🤖 AI Summary
This study addresses the uncertainty regarding which structural properties of knowledge graphs genuinely influence large language models (LLMs) in generating scientific hypotheses. By systematically perturbing graph density, ontological richness, and topological structure, the authors evaluate their impact on hypothesis generation for battery materials across multiple LLMs—Mistral-7B, Llama-3.1-70B, and Gemini 2.5 Flash. They propose the “compressed knowledge graph” hypothesis, combining top-k subgraph extraction with random and topology-aware sampling strategies, and demonstrate that critical graph signals can be effectively preserved within compact, structured subgraphs. These subgraphs often approximate the performance of the full knowledge graph, though the efficacy exhibits model dependence. This work thus reveals a promising pathway toward efficiently leveraging knowledge graphs to guide scientific discovery.
📝 Abstract
Knowledge graphs (KGs) can provide structured scientific context to language models, but it remains unclear which graph facts actually shape the generated hypotheses.
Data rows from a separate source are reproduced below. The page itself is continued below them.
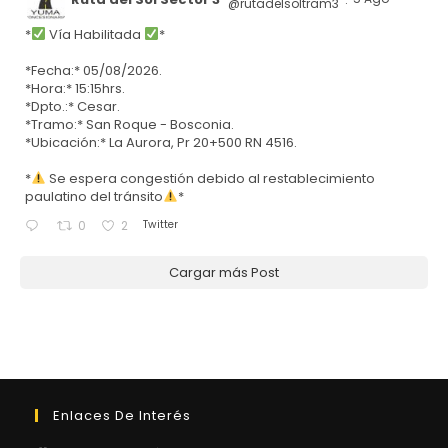
@rutadelsoltram3
·
*
Vía Habilitada
*
*Fecha:* 05/08/2026.
*Hora:* 15:15hrs.
*Dpto.:* Cesar.
*Tramo:* San Roque - Bosconia.
*Ubicación:* La Aurora, Pr 20+500 RN 4516.
*
Se espera congestión debido al restablecimiento
paulatino del tránsito
*
Twitter
0
2
Cargar más Post
Enlaces De Interés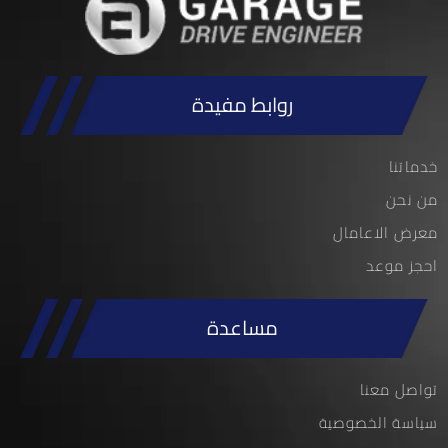
روابط مفيدة
خدماتنا
من نحن
معرض الاعامال
احجز موعد
مساعدة
تواصل معنا
سياسة الخصوصية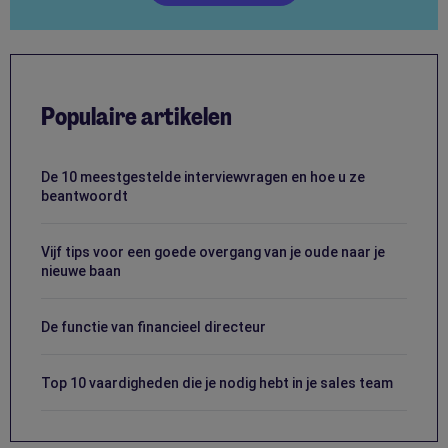
Populaire artikelen
De 10 meestgestelde interviewvragen en hoe u ze
beantwoordt
Vijf tips voor een goede overgang van je oude naar je
nieuwe baan
De functie van financieel directeur
Top 10 vaardigheden die je nodig hebt in je sales team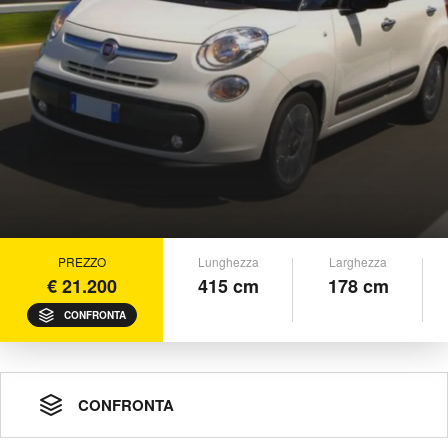
PREZZO
Lunghezza
Larghezza
€ 21.200
415 cm
178 cm
CONFRONTA
CONFRONTA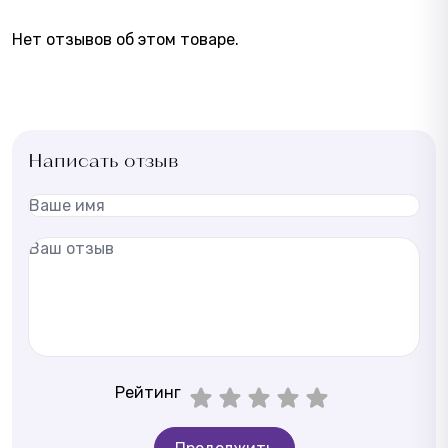
Нет отзывов об этом товаре.
Написать отзыв
Рейтинг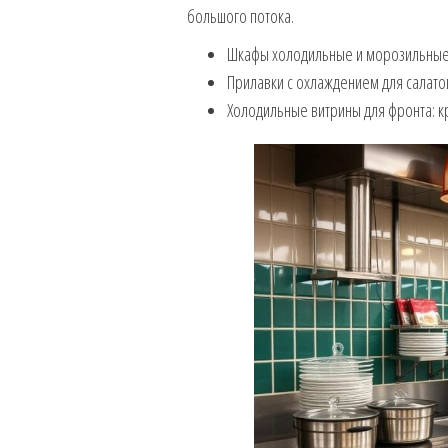
большого потока.
Шкафы холодильные и морозильные,
Прилавки с охлаждением для салатов
Холодильные витрины для фронта: к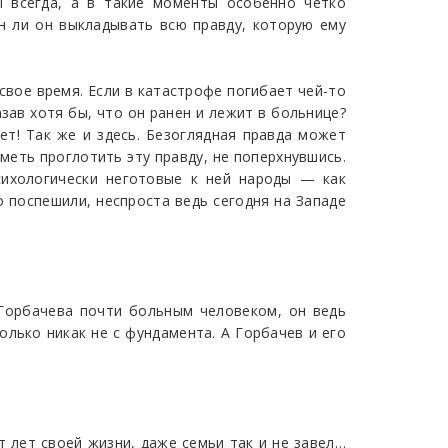
 всегда, а в такие моменты особенно четко
н ли он выкладывать всю правду, которую ему
свое время. Если в катастрофе погибает чей-то
зав хотя бы, что он ранен и лежит в больнице?
ет! Так же и здесь. Безоглядная правда может
меть проглотить эту правду, не поперхнувшись.
сихологически неготовые к ней народы — как
о поспешили, неспроста ведь сегодня на Западе
 Горбачева почти больным человеком, он ведь
олько никак не с фундамента. А Горбачев и его
т лет своей жизни, даже семьи так и не завел…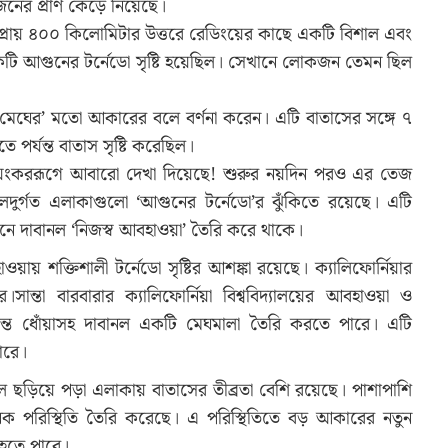
 জনের প্রাণ কেড়ে নিয়েছে।
ে প্রায় ৪০০ কিলোমিটার উত্তরে রেডিংয়ের কাছে একটি বিশাল এবং
কটি আগুনের টর্নেডো সৃষ্টি হয়েছিল। সেখানে লোকজন তেমন ছিল
 মেঘের’ মতো আকারের বলে বর্ণনা করেন। এটি বাতাসের সঙ্গে ৭
পর্যন্ত বাতাস সৃষ্টি করেছিল।
ভয়ংকররূগে আবারো দেখা দিয়েছে! শুরুর নয়দিন পরও এর তেজ
নলদুর্গত এলাকাগুলো ‘আগুনের টর্নেডো’র ঝুঁকিতে রয়েছে। এটি
ে দাবানল ‘নিজস্ব আবহাওয়া’ তৈরি করে থাকে।
য় শক্তিশালী টর্নেডো সৃষ্টির আশঙ্কা রয়েছে। ক্যালিফোর্নিয়ার
্তা বারবারার ক্যালিফোর্নিয়া বিশ্ববিদ্যালয়ের আবহাওয়া ও
ান্ত ধোঁয়াসহ দাবানল একটি মেঘমালা তৈরি করতে পারে। এটি
ারে।
নল ছড়িয়ে পড়া এলাকায় বাতাসের তীব্রতা বেশি রয়েছে। পাশাপাশি
নক পরিস্থিতি তৈরি করেছে। এ পরিস্থিতিতে বড় আকারের নতুন
 হতে পারে।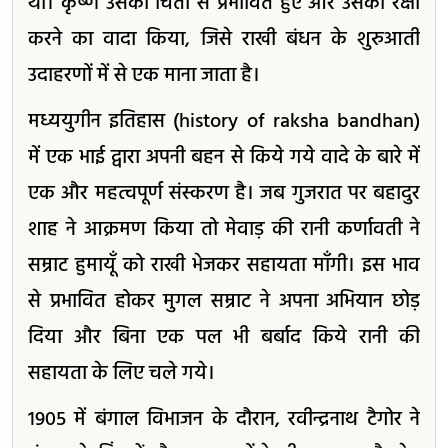
थी। कृष्ण उसकी चिंता से प्रभावित हुए और उसकी रक्षा
करने का वादा किया, जिसे राखी बंधन के शुरुआती
उदाहरणों में से एक माना जाता है।
मध्ययुगीन इतिहास (history of raksha bandhan)
में एक भाई द्वारा अपनी बहन से किये गये वादे के बारे में
एक और महत्वपूर्ण संस्करण है। जब गुजरात पर बहादुर
शाह ने आक्रमण किया तो मेवाड़ की रानी कर्णावती ने
सम्राट हुमायूँ को राखी भेजकर सहायता माँगी। इस भाव
से प्रभावित होकर मुगल सम्राट ने अपना अभियान छोड़
दिया और बिना एक पल भी बर्बाद किये रानी की
सहायता के लिए चले गये।
1905 में बंगाल विभाजन के दौरान, रवीन्द्रनाथ टैगोर ने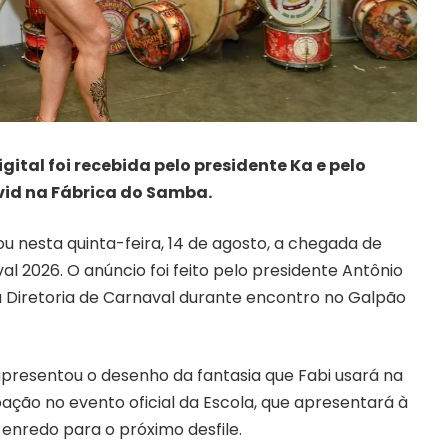
gital foi recebida pelo presidente Ka e pelo
id na Fábrica do Samba.
ou nesta quinta-feira, 14 de agosto, a chegada de
 2026. O anúncio foi feito pelo presidente Antônio
 Diretoria de Carnaval durante encontro no Galpão
presentou o desenho da fantasia que Fabi usará na
ação no evento oficial da Escola, que apresentará à
nredo para o próximo desfile.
We study KG-guided hypothesis generation for battery materials across Mistral-7B, Llama-3.1-70B, and Gemini 2.5 Flash. We perturb local KGs by varying density, ontology richness, topology, and control structure, and evaluate outputs with both provided-graph and fixed-reference metrics. Across models, KG utility is selective and model-dependent: graph context changes outputs, but no-KG outputs also recover substantial graph content from model priors. Compact top-k subgraphs often approximate full-KG behavior, including when claimed-outcome triples are held out. At the same time, compression is not unique to one semantic ranking rule, random and topology-based subsets can also recover much of the signal. These results support a redundancy-aware Compressive KG hypothesis: useful KG signal is often recoverable from compact, scientifically structured subgraphs rather than requiring the full local graph.